Source information —
+-------+

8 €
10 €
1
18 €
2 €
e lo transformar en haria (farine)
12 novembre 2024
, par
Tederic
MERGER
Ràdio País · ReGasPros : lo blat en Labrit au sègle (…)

+-------+

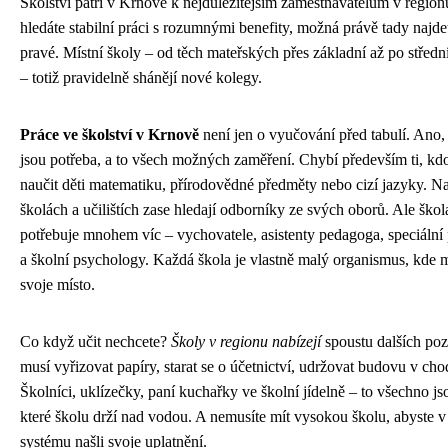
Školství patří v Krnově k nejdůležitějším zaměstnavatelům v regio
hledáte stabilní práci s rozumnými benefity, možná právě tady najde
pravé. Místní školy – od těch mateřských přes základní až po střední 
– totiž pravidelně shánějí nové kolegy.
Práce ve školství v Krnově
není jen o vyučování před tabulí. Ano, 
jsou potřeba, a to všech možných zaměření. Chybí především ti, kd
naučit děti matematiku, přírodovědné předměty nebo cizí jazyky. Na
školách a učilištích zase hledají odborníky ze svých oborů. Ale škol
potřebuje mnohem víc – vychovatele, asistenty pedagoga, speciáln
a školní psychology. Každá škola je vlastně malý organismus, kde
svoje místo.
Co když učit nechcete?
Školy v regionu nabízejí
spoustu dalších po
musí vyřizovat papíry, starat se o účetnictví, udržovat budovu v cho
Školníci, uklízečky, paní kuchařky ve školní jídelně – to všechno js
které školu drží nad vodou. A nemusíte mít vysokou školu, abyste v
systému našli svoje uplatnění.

+-------+

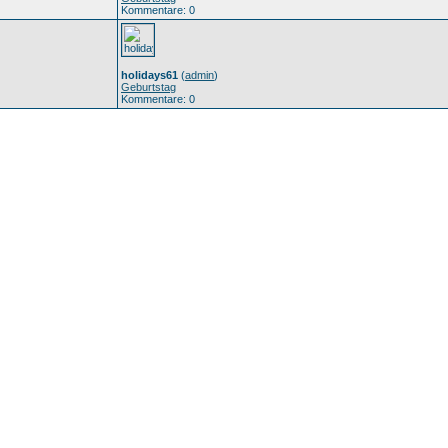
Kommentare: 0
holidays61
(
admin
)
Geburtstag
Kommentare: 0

+-------+

Required action — Your response should be each line that includes the word "svoje", copied from the records.

Expected output —
svoje místo.
systému našli svoje uplatnění.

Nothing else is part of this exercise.